- **Exercise prompt**:
Report, as a number alone, how many lines below contain the string "Email".

-------------------------

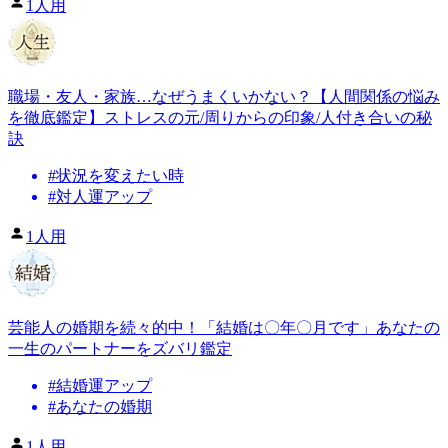
1人用
職場・友人・家族…なぜうまくいかない？【人間関係の悩み
を徹底鑑定】ストレスの元/周りからの印象/人付き合いの秘
訣
#
状況を変えたい時
#
対人運アップ
1人用
芸能人の婚期を続々的中！「結婚は〇年〇月です」あなたの
一生のパートナーをズバリ鑑定
#
結婚運アップ
#
あなたの婚期
1人用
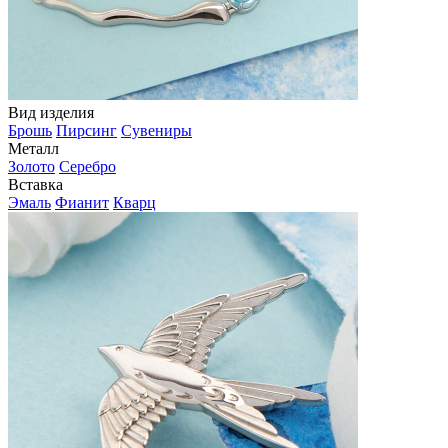
Вид изделия
Брошь
Пирсинг
Сувениры
Металл
Золото
Серебро
Вставка
Эмаль
Фианит
Кварц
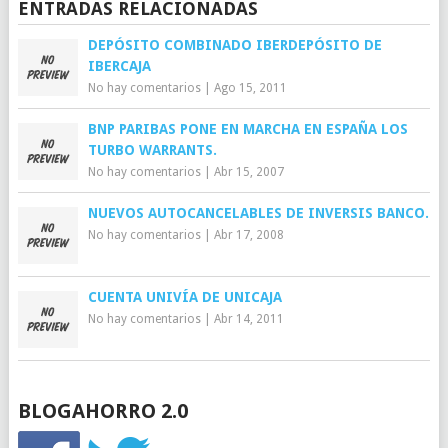
ENTRADAS RELACIONADAS
DEPÓSITO COMBINADO IBERDEPÓSITO DE
IBERCAJA
No hay comentarios
|
Ago 15, 2011
BNP PARIBAS PONE EN MARCHA EN ESPAÑA LOS
TURBO WARRANTS.
No hay comentarios
|
Abr 15, 2007
NUEVOS AUTOCANCELABLES DE INVERSIS BANCO.
No hay comentarios
|
Abr 17, 2008
CUENTA UNIVÍA DE UNICAJA
No hay comentarios
|
Abr 14, 2011
BLOGAHORRO 2.0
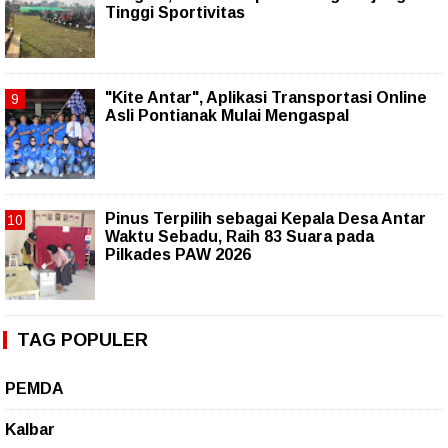
Tinggi Sportivitas
"Kite Antar", Aplikasi Transportasi Online
Asli Pontianak Mulai Mengaspal
Pinus Terpilih sebagai Kepala Desa Antar
Waktu Sebadu, Raih 83 Suara pada
Pilkades PAW 2026
TAG POPULER
PEMDA
Kalbar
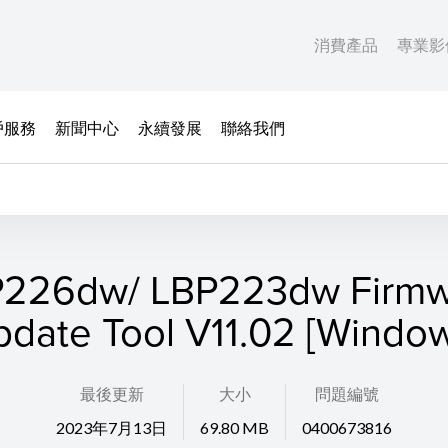
消費產品
專業影
戶服務
新聞中心
永續發展
聯絡我們
226dw/ LBP223dw Firmw
date Tool V11.02 [Windo
最後更新
大小
問題編號
2023年7月13日
69.80 MB
0400673816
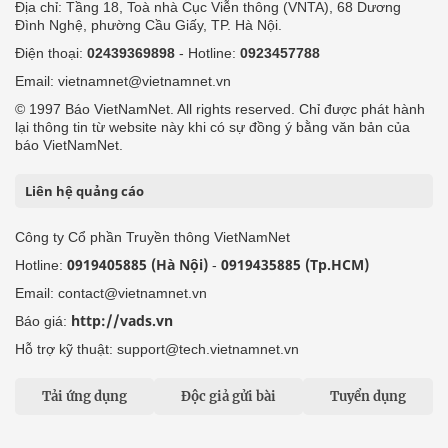
Địa chỉ: Tầng 18, Toà nhà Cục Viễn thông (VNTA), 68 Dương
Đình Nghệ, phường Cầu Giấy, TP. Hà Nội.
Điện thoại:
02439369898
- Hotline:
0923457788
Email: vietnamnet@vietnamnet.vn
© 1997 Báo VietNamNet. All rights reserved. Chỉ được phát hành
lại thông tin từ website này khi có sự đồng ý bằng văn bản của
báo VietNamNet.
Liên hệ quảng cáo
Công ty Cổ phần Truyền thông VietNamNet
0919405885 (Hà Nội)
0919435885 (Tp.HCM)
Hotline:
-
Email: contact@vietnamnet.vn
http://vads.vn
Báo giá:
Hỗ trợ kỹ thuật: support@tech.vietnamnet.vn
Tải ứng dụng
Độc giả gửi bài
Tuyển dụng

-------------------------

- **Answer box**:
2